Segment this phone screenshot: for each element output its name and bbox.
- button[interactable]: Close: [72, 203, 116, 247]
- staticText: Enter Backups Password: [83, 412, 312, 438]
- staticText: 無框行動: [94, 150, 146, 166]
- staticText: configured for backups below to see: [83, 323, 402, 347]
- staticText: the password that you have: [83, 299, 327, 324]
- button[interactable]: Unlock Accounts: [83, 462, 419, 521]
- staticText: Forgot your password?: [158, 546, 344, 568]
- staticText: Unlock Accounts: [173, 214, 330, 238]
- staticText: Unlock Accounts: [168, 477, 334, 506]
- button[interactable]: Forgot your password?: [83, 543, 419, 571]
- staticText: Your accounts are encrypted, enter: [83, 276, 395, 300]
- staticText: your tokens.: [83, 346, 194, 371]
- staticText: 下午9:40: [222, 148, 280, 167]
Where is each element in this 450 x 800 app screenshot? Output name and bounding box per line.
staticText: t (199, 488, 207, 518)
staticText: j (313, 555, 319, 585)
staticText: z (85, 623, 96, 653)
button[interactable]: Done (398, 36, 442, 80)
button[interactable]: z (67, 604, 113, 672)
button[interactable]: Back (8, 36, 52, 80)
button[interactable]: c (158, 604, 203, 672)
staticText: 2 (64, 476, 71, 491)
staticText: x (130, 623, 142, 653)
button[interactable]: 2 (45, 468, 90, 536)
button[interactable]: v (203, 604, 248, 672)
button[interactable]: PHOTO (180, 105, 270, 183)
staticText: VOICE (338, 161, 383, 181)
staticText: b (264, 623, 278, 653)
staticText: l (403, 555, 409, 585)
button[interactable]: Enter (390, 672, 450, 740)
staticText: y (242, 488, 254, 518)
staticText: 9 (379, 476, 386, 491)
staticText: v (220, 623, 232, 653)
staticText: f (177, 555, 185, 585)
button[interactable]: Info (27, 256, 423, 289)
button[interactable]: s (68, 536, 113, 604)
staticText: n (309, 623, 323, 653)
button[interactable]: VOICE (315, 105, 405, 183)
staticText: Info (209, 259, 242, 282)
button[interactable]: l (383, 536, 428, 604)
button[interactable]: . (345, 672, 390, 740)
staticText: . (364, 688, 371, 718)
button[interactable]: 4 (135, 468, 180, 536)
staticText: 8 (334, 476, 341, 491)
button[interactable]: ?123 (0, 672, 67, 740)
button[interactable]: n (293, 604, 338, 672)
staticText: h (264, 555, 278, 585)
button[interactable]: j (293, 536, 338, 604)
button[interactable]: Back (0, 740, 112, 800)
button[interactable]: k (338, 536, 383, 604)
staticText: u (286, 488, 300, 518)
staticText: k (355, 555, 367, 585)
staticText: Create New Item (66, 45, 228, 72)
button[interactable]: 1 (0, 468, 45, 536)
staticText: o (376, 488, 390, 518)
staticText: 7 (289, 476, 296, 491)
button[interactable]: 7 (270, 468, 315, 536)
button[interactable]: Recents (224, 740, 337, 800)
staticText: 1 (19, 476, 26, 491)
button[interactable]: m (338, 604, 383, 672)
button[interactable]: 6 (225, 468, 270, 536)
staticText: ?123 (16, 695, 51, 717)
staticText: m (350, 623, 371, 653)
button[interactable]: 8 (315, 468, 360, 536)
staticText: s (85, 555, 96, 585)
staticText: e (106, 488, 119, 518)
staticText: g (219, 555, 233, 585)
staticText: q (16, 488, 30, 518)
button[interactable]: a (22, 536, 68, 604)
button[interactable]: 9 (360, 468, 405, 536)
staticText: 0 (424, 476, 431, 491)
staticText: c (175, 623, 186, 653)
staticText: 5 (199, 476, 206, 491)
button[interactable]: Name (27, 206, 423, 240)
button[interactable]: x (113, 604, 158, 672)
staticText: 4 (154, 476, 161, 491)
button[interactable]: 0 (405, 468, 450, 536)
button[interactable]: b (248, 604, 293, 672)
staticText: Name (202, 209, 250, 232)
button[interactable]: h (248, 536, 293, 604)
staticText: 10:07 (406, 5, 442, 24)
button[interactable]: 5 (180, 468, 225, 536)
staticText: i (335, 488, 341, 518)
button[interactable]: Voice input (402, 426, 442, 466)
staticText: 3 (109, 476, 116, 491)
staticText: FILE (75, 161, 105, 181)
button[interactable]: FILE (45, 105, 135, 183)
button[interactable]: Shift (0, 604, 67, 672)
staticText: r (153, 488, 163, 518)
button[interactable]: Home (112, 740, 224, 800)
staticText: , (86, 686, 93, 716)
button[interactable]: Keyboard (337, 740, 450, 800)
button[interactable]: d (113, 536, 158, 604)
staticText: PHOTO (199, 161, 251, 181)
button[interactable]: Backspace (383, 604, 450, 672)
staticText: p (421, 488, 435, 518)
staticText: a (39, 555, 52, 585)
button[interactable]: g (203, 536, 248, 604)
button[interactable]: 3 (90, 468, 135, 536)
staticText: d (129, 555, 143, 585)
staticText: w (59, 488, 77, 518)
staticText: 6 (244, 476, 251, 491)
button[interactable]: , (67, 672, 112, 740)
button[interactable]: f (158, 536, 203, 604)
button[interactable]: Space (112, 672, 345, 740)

### Problem to work on
Would you transcribe the entries above exactly as they appear?

### Answer to this task
Segment this phone screenshot: for each element output its name and bbox.
- button[interactable]: Close: [72, 203, 116, 247]
- staticText: Enter Backups Password: [83, 412, 312, 438]
- staticText: 無框行動: [94, 150, 146, 166]
- staticText: configured for backups below to see: [83, 323, 402, 347]
- staticText: the password that you have: [83, 299, 327, 324]
- button[interactable]: Unlock Accounts: [83, 462, 419, 521]
- staticText: Forgot your password?: [158, 546, 344, 568]
- staticText: Unlock Accounts: [173, 214, 330, 238]
- staticText: Unlock Accounts: [168, 477, 334, 506]
- button[interactable]: Forgot your password?: [83, 543, 419, 571]
- staticText: Your accounts are encrypted, enter: [83, 276, 395, 300]
- staticText: your tokens.: [83, 346, 194, 371]
- staticText: 下午9:40: [222, 148, 280, 167]
Where is each element in this 450 x 800 app screenshot? Output name and bounding box per line.
staticText: t (199, 488, 207, 518)
staticText: j (313, 555, 319, 585)
staticText: z (85, 623, 96, 653)
button[interactable]: Done (398, 36, 442, 80)
button[interactable]: z (67, 604, 113, 672)
button[interactable]: Back (8, 36, 52, 80)
button[interactable]: c (158, 604, 203, 672)
staticText: 2 (64, 476, 71, 491)
staticText: x (130, 623, 142, 653)
button[interactable]: 2 (45, 468, 90, 536)
button[interactable]: v (203, 604, 248, 672)
button[interactable]: PHOTO (180, 105, 270, 183)
staticText: VOICE (338, 161, 383, 181)
staticText: b (264, 623, 278, 653)
staticText: l (403, 555, 409, 585)
button[interactable]: Enter (390, 672, 450, 740)
staticText: y (242, 488, 254, 518)
staticText: 9 (379, 476, 386, 491)
staticText: v (220, 623, 232, 653)
staticText: f (177, 555, 185, 585)
button[interactable]: Info (27, 256, 423, 289)
button[interactable]: s (68, 536, 113, 604)
staticText: n (309, 623, 323, 653)
button[interactable]: VOICE (315, 105, 405, 183)
staticText: Info (209, 259, 242, 282)
button[interactable]: l (383, 536, 428, 604)
button[interactable]: . (345, 672, 390, 740)
staticText: . (364, 688, 371, 718)
button[interactable]: 4 (135, 468, 180, 536)
staticText: 8 (334, 476, 341, 491)
button[interactable]: ?123 (0, 672, 67, 740)
button[interactable]: n (293, 604, 338, 672)
staticText: h (264, 555, 278, 585)
button[interactable]: j (293, 536, 338, 604)
button[interactable]: Back (0, 740, 112, 800)
button[interactable]: k (338, 536, 383, 604)
staticText: u (286, 488, 300, 518)
staticText: k (355, 555, 367, 585)
staticText: Create New Item (66, 45, 228, 72)
button[interactable]: 1 (0, 468, 45, 536)
staticText: o (376, 488, 390, 518)
staticText: 7 (289, 476, 296, 491)
button[interactable]: 7 (270, 468, 315, 536)
button[interactable]: Recents (224, 740, 337, 800)
staticText: 1 (19, 476, 26, 491)
button[interactable]: m (338, 604, 383, 672)
button[interactable]: 6 (225, 468, 270, 536)
staticText: ?123 (16, 695, 51, 717)
staticText: m (350, 623, 371, 653)
button[interactable]: 8 (315, 468, 360, 536)
staticText: s (85, 555, 96, 585)
staticText: e (106, 488, 119, 518)
staticText: g (219, 555, 233, 585)
staticText: q (16, 488, 30, 518)
button[interactable]: a (22, 536, 68, 604)
button[interactable]: 9 (360, 468, 405, 536)
staticText: 0 (424, 476, 431, 491)
staticText: c (175, 623, 186, 653)
staticText: 5 (199, 476, 206, 491)
button[interactable]: Name (27, 206, 423, 240)
button[interactable]: x (113, 604, 158, 672)
staticText: 4 (154, 476, 161, 491)
button[interactable]: 0 (405, 468, 450, 536)
button[interactable]: b (248, 604, 293, 672)
staticText: Name (202, 209, 250, 232)
button[interactable]: h (248, 536, 293, 604)
staticText: 10:07 (406, 5, 442, 24)
button[interactable]: 5 (180, 468, 225, 536)
staticText: i (335, 488, 341, 518)
button[interactable]: Voice input (402, 426, 442, 466)
staticText: 3 (109, 476, 116, 491)
staticText: FILE (75, 161, 105, 181)
button[interactable]: FILE (45, 105, 135, 183)
button[interactable]: Shift (0, 604, 67, 672)
staticText: r (153, 488, 163, 518)
button[interactable]: Home (112, 740, 224, 800)
staticText: , (86, 686, 93, 716)
button[interactable]: Keyboard (337, 740, 450, 800)
button[interactable]: d (113, 536, 158, 604)
staticText: PHOTO (199, 161, 251, 181)
button[interactable]: Backspace (383, 604, 450, 672)
staticText: p (421, 488, 435, 518)
staticText: a (39, 555, 52, 585)
button[interactable]: g (203, 536, 248, 604)
button[interactable]: 3 (90, 468, 135, 536)
staticText: d (129, 555, 143, 585)
staticText: w (59, 488, 77, 518)
staticText: 6 (244, 476, 251, 491)
button[interactable]: , (67, 672, 112, 740)
button[interactable]: f (158, 536, 203, 604)
button[interactable]: Space (112, 672, 345, 740)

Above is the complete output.